Manned and unmanned over Israel

It’s a very complicated job and the steps are very small and cautious. The new unmanned air systems (UAS) division of the Israel civil aviation authority (CAA) is beginning to understand how complicated it is to let manned and unmanned platforms to fly in small airspace like the Israeli one.

The division has been recently formed to cope with the growing traffic of UAS in the country’s airspace.

Until now, a special technical committee of the CAA handled the issue and was in charge of approving flights of mostly Israeli air force (IAF) uas in the Israeli airspace, especially near areas of heavy commercial or general aviation traffic .

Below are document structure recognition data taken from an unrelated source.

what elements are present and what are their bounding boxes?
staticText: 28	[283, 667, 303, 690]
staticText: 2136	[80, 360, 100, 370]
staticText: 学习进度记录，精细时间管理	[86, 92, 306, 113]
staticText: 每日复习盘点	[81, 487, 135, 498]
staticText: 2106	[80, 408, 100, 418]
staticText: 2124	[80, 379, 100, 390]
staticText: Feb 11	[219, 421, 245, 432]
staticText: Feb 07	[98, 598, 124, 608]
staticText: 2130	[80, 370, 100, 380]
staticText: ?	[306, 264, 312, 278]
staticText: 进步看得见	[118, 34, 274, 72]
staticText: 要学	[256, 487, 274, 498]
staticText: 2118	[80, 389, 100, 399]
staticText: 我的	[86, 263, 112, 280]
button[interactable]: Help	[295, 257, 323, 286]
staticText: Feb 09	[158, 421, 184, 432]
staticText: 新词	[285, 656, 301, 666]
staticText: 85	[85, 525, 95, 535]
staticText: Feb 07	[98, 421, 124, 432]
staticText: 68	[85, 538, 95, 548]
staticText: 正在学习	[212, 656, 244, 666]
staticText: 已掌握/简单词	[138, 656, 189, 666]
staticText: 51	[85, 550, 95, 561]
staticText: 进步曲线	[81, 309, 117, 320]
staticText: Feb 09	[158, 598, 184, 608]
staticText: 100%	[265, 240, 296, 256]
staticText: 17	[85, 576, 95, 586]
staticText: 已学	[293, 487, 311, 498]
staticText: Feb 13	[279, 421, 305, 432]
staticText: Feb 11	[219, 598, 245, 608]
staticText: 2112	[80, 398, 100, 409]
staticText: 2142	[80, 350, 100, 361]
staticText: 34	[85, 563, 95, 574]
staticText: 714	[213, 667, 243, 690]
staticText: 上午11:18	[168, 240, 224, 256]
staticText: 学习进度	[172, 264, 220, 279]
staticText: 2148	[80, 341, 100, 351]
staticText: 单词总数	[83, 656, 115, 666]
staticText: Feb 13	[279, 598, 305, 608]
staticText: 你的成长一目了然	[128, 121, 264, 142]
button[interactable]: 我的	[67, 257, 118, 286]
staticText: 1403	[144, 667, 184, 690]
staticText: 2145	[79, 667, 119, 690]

One typical problem studied by the new division is the minimum altitude separation between a manned aircraft and a UAS. Today,  this separation is 1,000 feet and now the division is thinking of doubling it. This is only one of many issues that is being evaluated by the new division but the work is very complicated and decisions are made very slowly.

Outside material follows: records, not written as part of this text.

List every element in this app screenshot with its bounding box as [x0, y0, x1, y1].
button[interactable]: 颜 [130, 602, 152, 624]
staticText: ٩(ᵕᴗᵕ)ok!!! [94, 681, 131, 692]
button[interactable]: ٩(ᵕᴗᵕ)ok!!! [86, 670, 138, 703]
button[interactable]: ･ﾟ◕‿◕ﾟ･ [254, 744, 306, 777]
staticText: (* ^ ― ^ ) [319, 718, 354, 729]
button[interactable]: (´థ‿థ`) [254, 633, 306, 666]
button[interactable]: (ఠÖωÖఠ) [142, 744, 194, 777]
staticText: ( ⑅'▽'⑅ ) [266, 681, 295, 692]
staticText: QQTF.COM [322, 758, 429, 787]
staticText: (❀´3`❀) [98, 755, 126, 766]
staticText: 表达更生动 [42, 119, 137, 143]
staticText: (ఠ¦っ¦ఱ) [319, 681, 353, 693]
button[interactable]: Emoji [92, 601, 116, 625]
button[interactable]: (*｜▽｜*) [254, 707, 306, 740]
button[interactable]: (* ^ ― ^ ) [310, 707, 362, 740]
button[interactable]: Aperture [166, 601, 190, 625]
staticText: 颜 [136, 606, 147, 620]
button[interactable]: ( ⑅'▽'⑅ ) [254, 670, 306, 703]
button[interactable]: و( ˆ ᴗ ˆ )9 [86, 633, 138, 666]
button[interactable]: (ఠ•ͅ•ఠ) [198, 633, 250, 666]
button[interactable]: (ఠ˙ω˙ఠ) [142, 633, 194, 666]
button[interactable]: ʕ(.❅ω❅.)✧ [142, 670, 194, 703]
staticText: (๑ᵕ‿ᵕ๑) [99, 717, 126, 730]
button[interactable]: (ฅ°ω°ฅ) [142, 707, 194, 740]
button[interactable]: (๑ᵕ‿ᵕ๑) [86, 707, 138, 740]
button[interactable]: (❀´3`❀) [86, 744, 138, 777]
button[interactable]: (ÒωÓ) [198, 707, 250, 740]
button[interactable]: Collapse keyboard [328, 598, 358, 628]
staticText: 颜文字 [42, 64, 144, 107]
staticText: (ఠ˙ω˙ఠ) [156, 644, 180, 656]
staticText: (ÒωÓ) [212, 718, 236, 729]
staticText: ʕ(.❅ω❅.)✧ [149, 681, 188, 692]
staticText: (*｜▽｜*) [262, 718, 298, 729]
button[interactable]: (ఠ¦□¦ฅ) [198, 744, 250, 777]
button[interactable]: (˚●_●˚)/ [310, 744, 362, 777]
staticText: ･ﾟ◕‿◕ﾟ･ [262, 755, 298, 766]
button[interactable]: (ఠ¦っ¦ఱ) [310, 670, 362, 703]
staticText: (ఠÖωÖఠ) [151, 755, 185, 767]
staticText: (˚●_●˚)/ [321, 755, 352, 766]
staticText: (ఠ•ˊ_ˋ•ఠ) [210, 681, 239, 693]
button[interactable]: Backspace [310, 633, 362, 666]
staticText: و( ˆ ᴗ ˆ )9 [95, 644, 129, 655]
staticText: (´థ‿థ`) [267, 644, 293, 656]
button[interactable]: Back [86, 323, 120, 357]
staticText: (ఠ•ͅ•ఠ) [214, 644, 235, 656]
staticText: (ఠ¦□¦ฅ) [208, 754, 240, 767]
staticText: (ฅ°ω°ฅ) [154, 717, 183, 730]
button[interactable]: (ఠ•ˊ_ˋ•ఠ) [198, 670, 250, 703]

The Israeli developed UAS are getting smaller and bigger. While the army is introducing battalion and brigade level small UAVs, the IAF is increasing the use of big, heavy UAS like the Israel Aerospace Industries (IAI) Heron-TP which has a wing span of a Boeing 737 .

This double sided situation is complicating the issues that have to be decided by the division without hampering the use of UAS for the everyday security missions flown by the IAF.